Whether Prime Minister Sharon lives or dies, we are all already in mourning. Like many Israelis, I was watching television last Wednesday evening when it happened. Engrossed in a new Israeli television drama, enjoying some pleasant escapism… and suddenly, the news breaks in. A special report.
Within minutes, I forgot about the drama series and everything else. Prime Minister Sharon was being rushed to the hospital and it was serious. You could hear it in the tone of the newscasters, see it on their faces, read it in the Hebrew newspapers updating on the Internet. Something was very wrong.

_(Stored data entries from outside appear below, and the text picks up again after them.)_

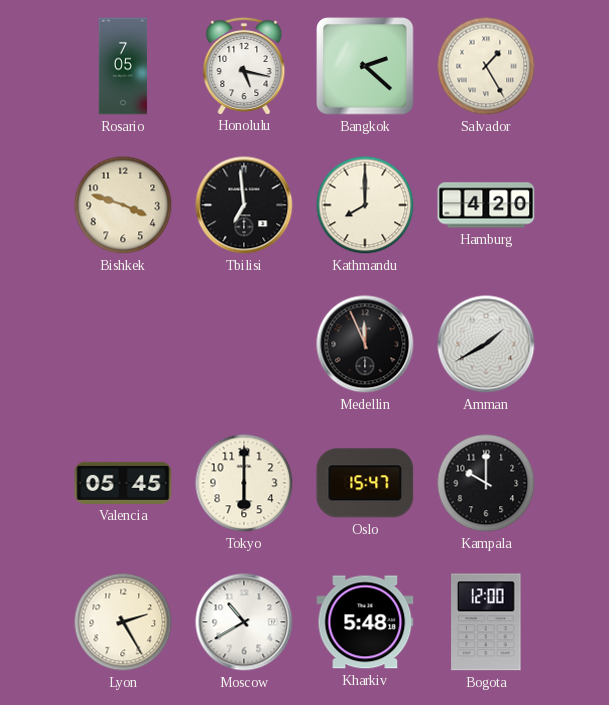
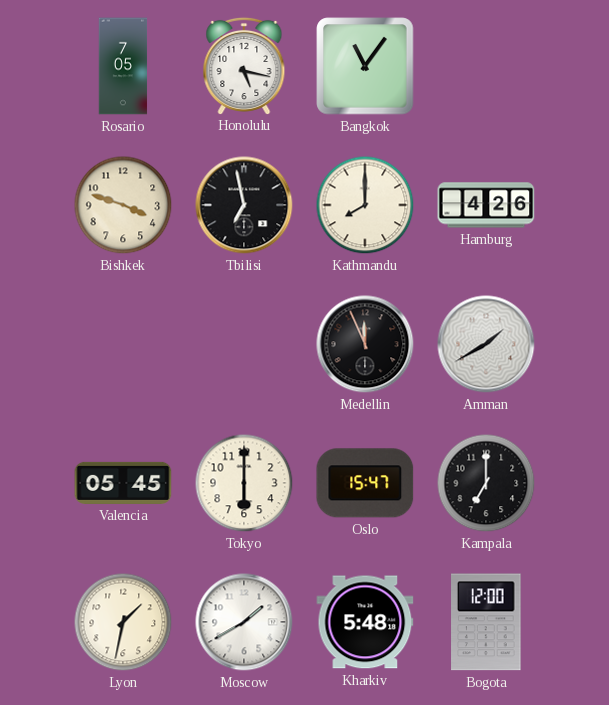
Bangkok: 2:22 -> 11:06
Salvador: 1:25 -> none
Tbilisi: 6:59 -> 6:58
Hamburg: 4:20 -> 4:26
Kampala: 10:00 -> 7:00
Lyon: 2:25 -> 1:32
Moscow: 10:40 -> 1:40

No matter what happens to Ariel Sharon, we are all already in mourning – all of us: those who always liked Sharon, those who never liked him, and the vast number of Israelis who once vilified him, but over the past several years have looked in wonderment as he embodied the definition of the word ‘leader’.
Yes, he had deep flaws, yes, there was scandal, he was far from perfect. There isn’t an Israeli who hasn’t opposed his positions or his actions bitterly at some point. But no one can deny that he was a leader. We had a leader. And we no longer do.
There are echoes of the feelings we had ten years ago, when we lost Yitzhak Rabin. Of course, we are not dealing with an assassination this time, with internal violence, with the same level of utter astonishment, with the same depth of national tragedy.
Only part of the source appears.